> YOUR INSTRUCTIONS
With the pictures removed, write out the data below exactly.
★ ★ ★ ★ ★
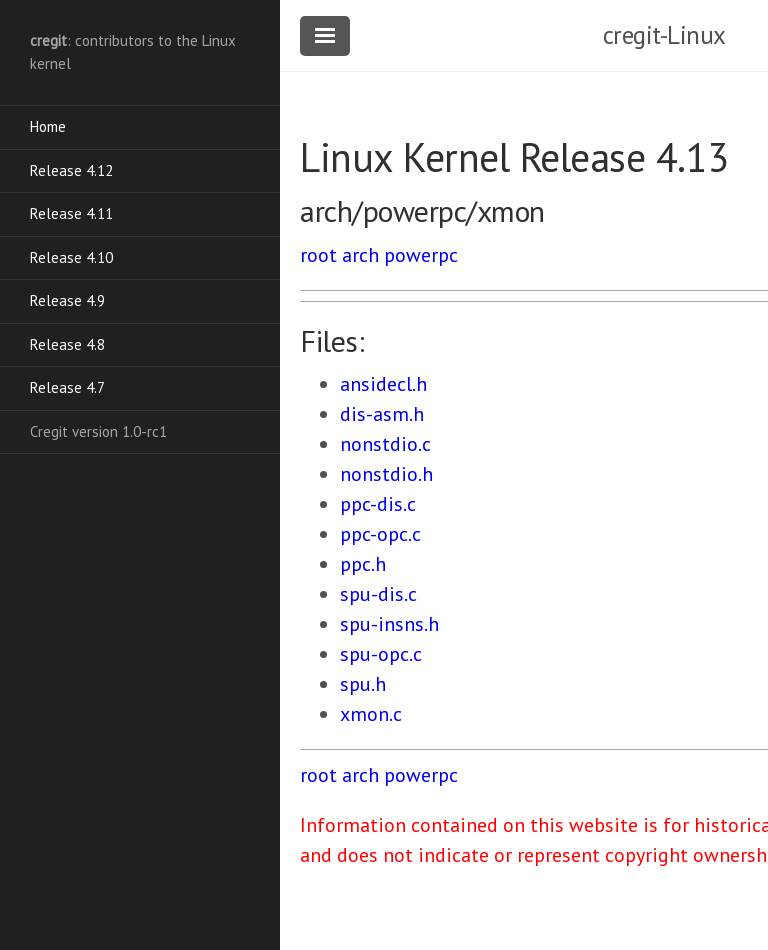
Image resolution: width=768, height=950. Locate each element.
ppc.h (363, 564)
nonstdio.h (386, 474)
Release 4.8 (67, 344)
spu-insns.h (389, 624)
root (318, 255)
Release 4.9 (67, 300)
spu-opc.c (381, 654)
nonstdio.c (385, 444)
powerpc (421, 255)
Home (48, 126)
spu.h (363, 684)
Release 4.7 (67, 387)
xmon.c (371, 714)
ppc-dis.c (378, 504)
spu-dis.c (378, 594)
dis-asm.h (382, 414)
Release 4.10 (71, 257)
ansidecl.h (383, 384)
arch (360, 255)
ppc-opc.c (380, 534)
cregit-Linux (664, 35)
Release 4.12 (71, 170)
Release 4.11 (71, 213)
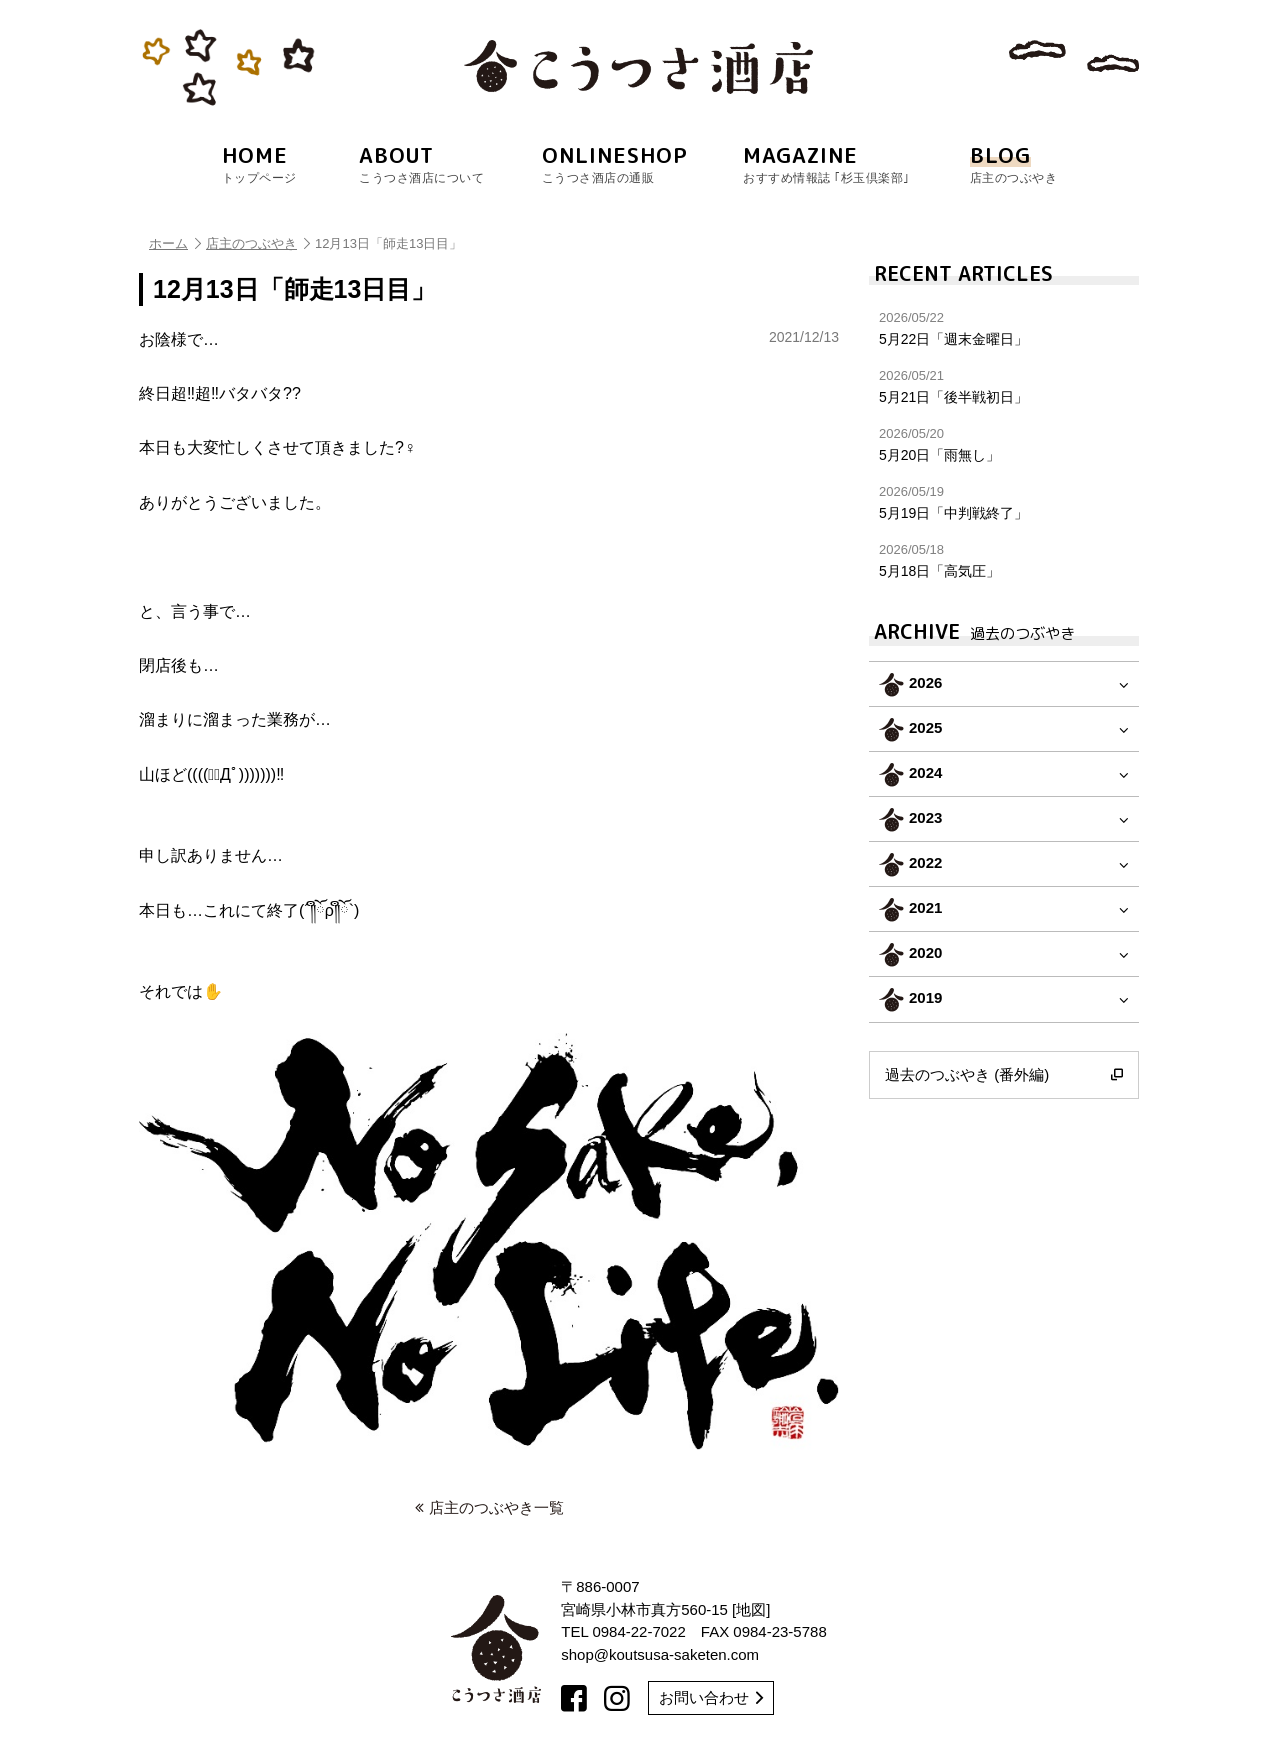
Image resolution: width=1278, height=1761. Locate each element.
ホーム (175, 243)
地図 (751, 1609)
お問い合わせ (711, 1697)
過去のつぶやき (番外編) (1004, 1075)
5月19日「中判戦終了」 (1004, 502)
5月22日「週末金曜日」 (1004, 328)
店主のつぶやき (258, 243)
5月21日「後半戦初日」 (1004, 386)
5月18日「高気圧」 (1004, 560)
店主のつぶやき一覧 (489, 1507)
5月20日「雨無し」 (1004, 444)
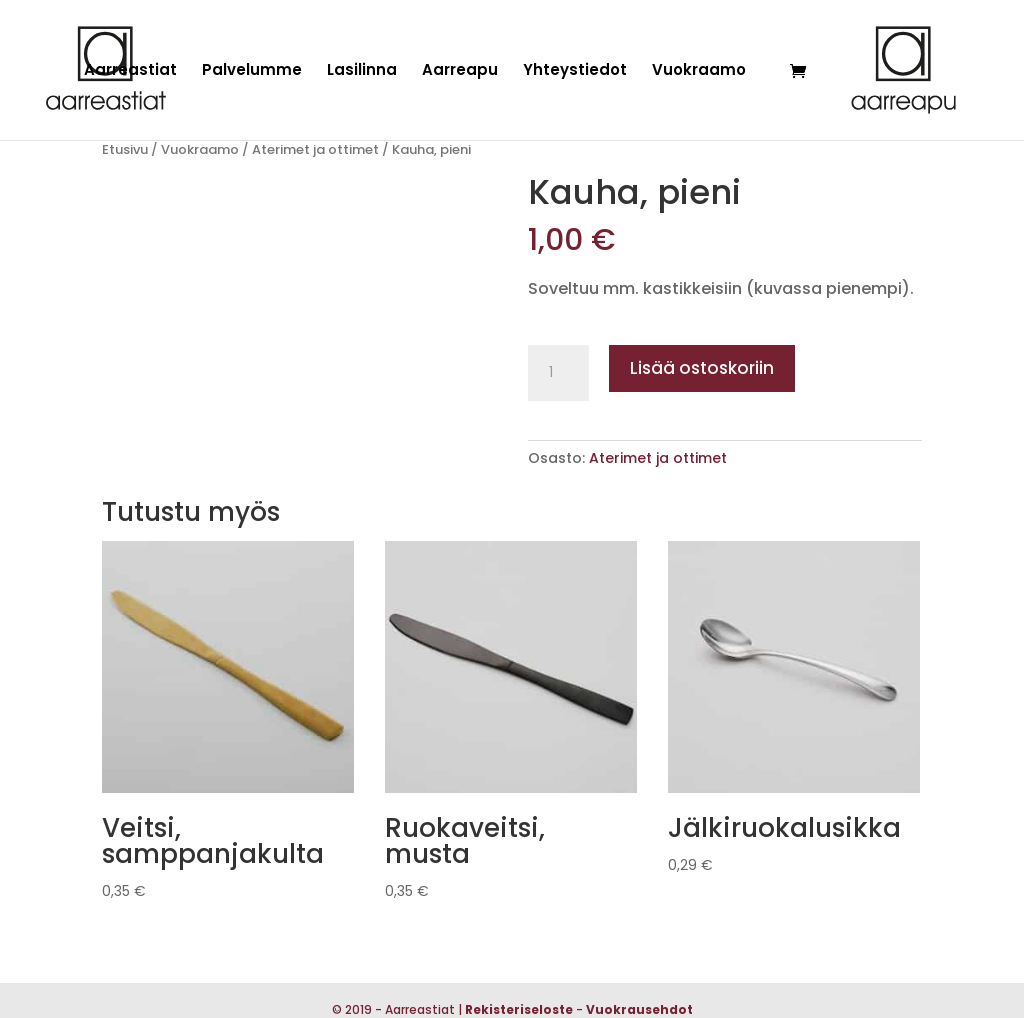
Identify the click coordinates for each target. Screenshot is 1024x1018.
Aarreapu (460, 71)
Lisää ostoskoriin (702, 368)
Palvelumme (252, 71)
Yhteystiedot (575, 71)
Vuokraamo (699, 71)
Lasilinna (362, 71)
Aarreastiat (130, 71)
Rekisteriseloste (519, 1009)
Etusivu (125, 149)
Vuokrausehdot (639, 1009)
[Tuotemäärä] (558, 373)
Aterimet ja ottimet (315, 149)
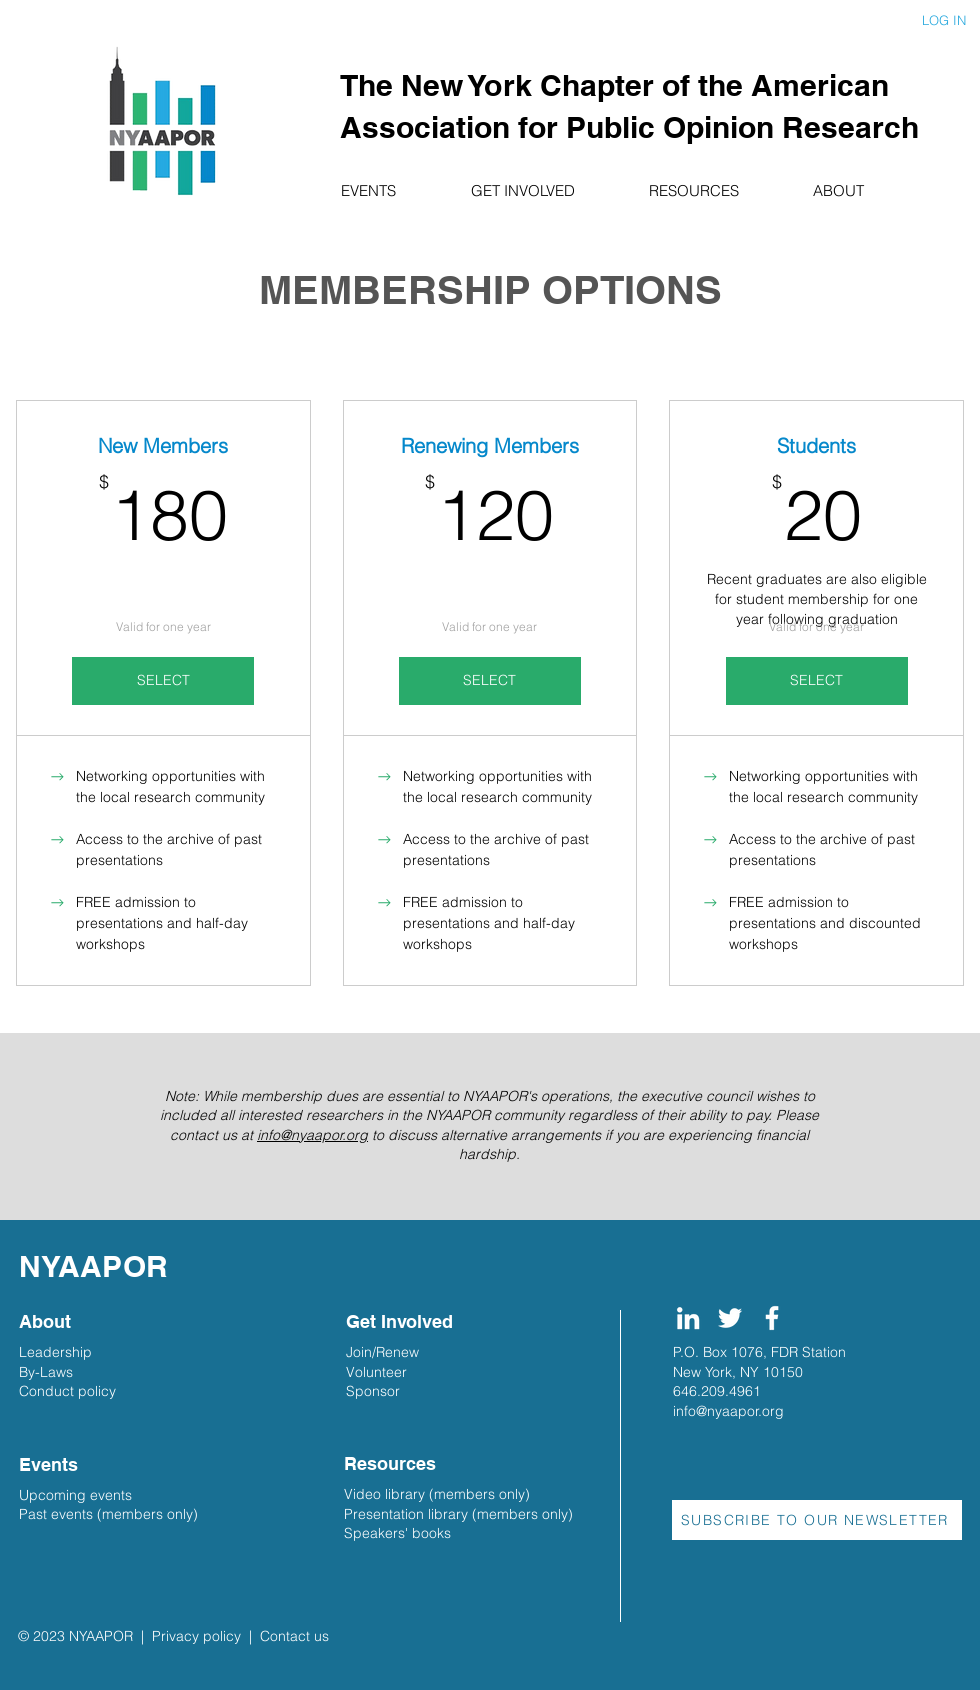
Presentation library (406, 1514)
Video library (384, 1494)
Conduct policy (67, 1391)
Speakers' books (397, 1533)
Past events (56, 1514)
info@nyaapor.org (312, 1135)
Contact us (294, 1636)
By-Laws (46, 1372)
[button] (390, 191)
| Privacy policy (191, 1636)
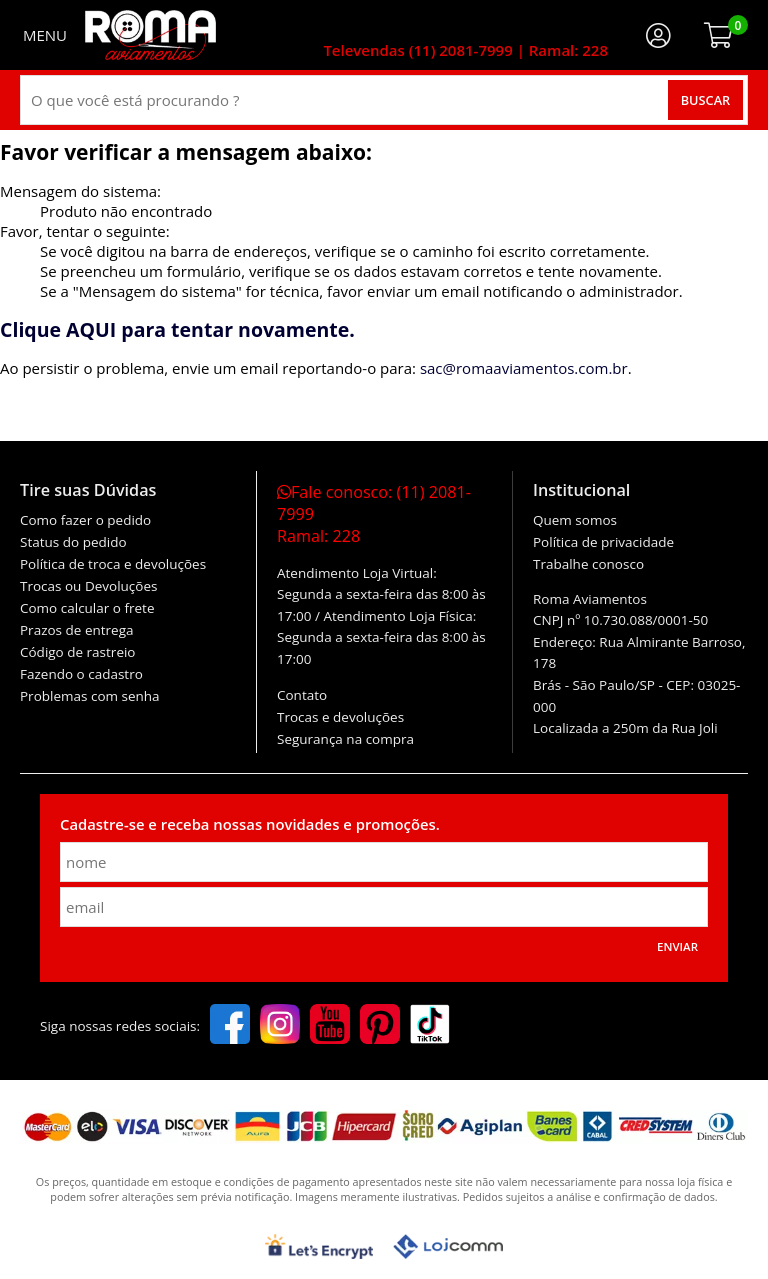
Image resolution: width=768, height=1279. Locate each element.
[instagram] (280, 1026)
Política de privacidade (603, 542)
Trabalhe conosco (588, 564)
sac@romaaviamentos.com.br (524, 368)
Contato (302, 695)
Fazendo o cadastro (81, 674)
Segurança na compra (345, 739)
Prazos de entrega (76, 630)
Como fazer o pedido (85, 520)
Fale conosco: (374, 514)
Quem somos (575, 520)
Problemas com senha (90, 696)
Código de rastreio (78, 652)
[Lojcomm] (448, 1246)
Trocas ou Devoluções (88, 586)
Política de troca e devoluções (113, 564)
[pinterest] (380, 1026)
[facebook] (230, 1026)
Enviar (677, 946)
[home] (150, 35)
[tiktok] (430, 1026)
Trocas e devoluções (340, 717)
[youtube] (330, 1026)
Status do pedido (73, 542)
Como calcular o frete (87, 608)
★ ★ ★ ★ ★
> TASK RESULT
Image resolution: width=768, height=950. Locate each element.
ppc.h (363, 564)
nonstdio.h (386, 474)
Release 4.8 (67, 344)
spu-insns.h (389, 624)
root (318, 255)
Release 4.9 (67, 300)
spu-opc.c (381, 654)
nonstdio.c (385, 444)
powerpc (421, 255)
Home (48, 126)
spu.h (363, 684)
Release 4.7 (67, 387)
xmon.c (371, 714)
ppc-dis.c (378, 504)
spu-dis.c (378, 594)
dis-asm.h (382, 414)
Release 4.10 (71, 257)
ansidecl.h (383, 384)
arch (360, 255)
ppc-opc.c (380, 534)
cregit-Linux (664, 35)
Release 4.12 (71, 170)
Release 4.11 (71, 213)
Image resolution: width=1278, height=1761. Locate each element.
ホーム (175, 243)
地図 (751, 1609)
お問い合わせ (711, 1697)
過去のつぶやき (番外編) (1004, 1075)
5月19日「中判戦終了」 (1004, 502)
5月22日「週末金曜日」 (1004, 328)
店主のつぶやき (258, 243)
5月21日「後半戦初日」 (1004, 386)
5月18日「高気圧」 (1004, 560)
店主のつぶやき一覧 (489, 1507)
5月20日「雨無し」 (1004, 444)
Identify the click coordinates for each target. Screenshot is 1024x1018.
Aarreapu (460, 71)
Lisää ostoskoriin (702, 368)
Palvelumme (252, 71)
Yhteystiedot (575, 71)
Vuokraamo (699, 71)
Lasilinna (362, 71)
Aarreastiat (130, 71)
Rekisteriseloste (519, 1009)
Etusivu (125, 149)
Vuokrausehdot (639, 1009)
[Tuotemäärä] (558, 373)
Aterimet ja ottimet (315, 149)
Presentation library (406, 1514)
Video library (384, 1494)
Conduct policy (67, 1391)
Speakers' books (397, 1533)
Past events (56, 1514)
info@nyaapor.org (312, 1135)
Contact us (294, 1636)
By-Laws (46, 1372)
[button] (390, 191)
| Privacy policy (191, 1636)
Image resolution: width=768, height=1279. Locate each element.
[instagram] (280, 1026)
Política de privacidade (603, 542)
Trabalhe conosco (588, 564)
sac@romaaviamentos.com.br (524, 368)
Contato (302, 695)
Fazendo o cadastro (81, 674)
Segurança na compra (345, 739)
Prazos de entrega (76, 630)
Como fazer o pedido (85, 520)
Fale conosco: (374, 514)
Quem somos (575, 520)
Problemas com senha (90, 696)
Código de rastreio (78, 652)
[Lojcomm] (448, 1246)
Trocas ou Devoluções (88, 586)
Política de troca e devoluções (113, 564)
[pinterest] (380, 1026)
[facebook] (230, 1026)
Enviar (677, 946)
[home] (150, 35)
[tiktok] (430, 1026)
Trocas e devoluções (340, 717)
[youtube] (330, 1026)
Status do pedido (73, 542)
Como calcular o frete (87, 608)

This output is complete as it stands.